= DATA LISTING =
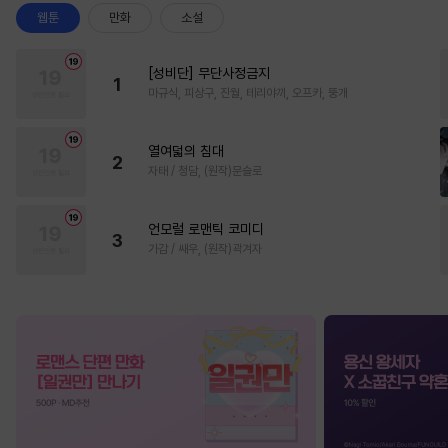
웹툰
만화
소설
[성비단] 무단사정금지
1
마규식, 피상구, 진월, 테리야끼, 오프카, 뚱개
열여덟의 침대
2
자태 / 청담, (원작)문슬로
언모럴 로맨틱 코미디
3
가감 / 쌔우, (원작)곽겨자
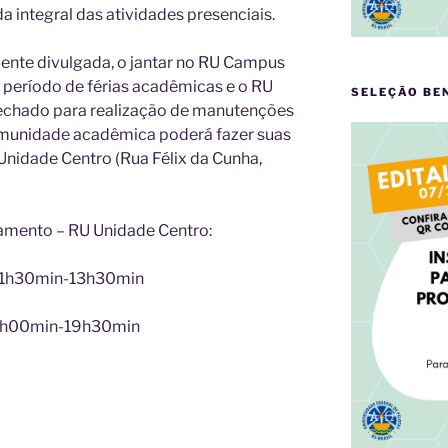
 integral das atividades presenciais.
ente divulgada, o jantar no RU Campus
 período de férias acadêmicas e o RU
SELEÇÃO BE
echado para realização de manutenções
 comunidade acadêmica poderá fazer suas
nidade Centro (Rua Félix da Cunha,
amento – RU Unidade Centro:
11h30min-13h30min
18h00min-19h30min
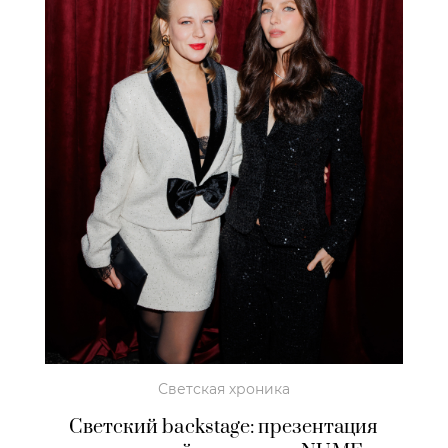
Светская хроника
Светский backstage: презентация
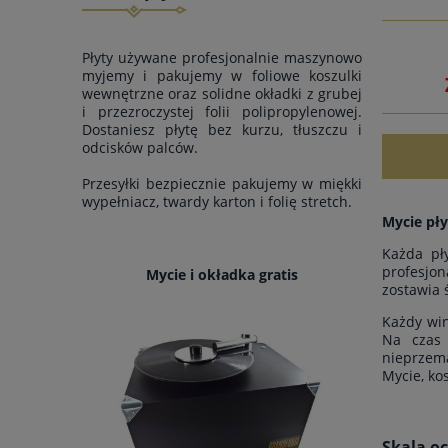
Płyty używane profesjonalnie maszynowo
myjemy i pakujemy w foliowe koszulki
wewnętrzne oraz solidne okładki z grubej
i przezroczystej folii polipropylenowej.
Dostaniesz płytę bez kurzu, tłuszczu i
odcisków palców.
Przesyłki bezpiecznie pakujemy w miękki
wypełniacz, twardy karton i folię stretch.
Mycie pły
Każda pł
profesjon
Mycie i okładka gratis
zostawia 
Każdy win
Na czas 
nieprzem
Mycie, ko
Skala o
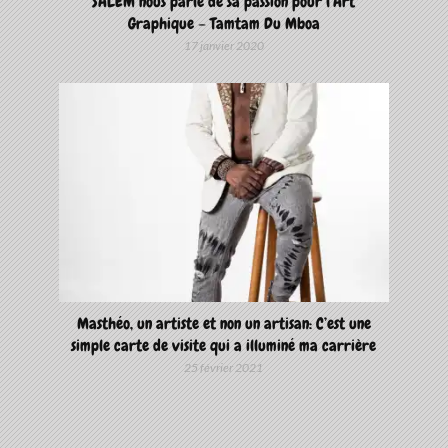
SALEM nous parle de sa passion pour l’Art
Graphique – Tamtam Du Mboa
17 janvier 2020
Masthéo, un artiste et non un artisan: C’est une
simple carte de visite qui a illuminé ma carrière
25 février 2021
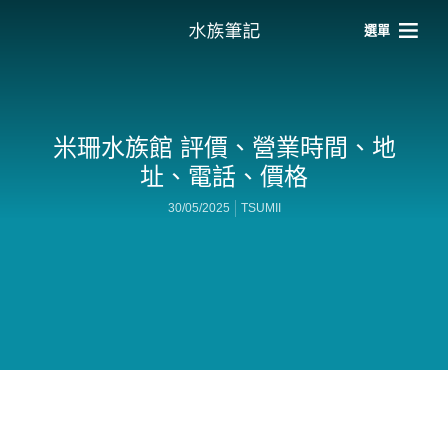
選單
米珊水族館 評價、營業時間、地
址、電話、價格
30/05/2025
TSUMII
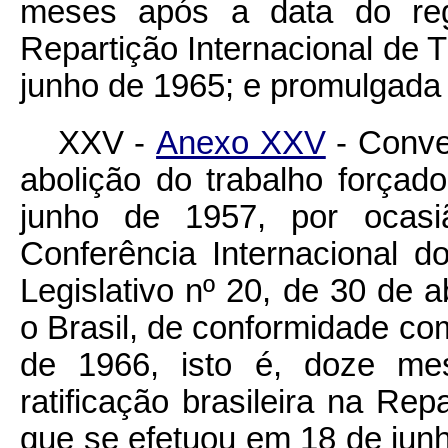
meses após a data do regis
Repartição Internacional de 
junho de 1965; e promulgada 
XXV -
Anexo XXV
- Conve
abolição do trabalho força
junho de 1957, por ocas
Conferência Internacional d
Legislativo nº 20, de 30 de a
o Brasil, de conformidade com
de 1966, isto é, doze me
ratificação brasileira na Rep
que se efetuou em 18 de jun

= WORK ITEM =
In the records above, find each line with the word "Centro" and copy it.

= WRITTEN RESPONSE =
nidade Centro (Rua Félix da Cunha,
amento – RU Unidade Centro:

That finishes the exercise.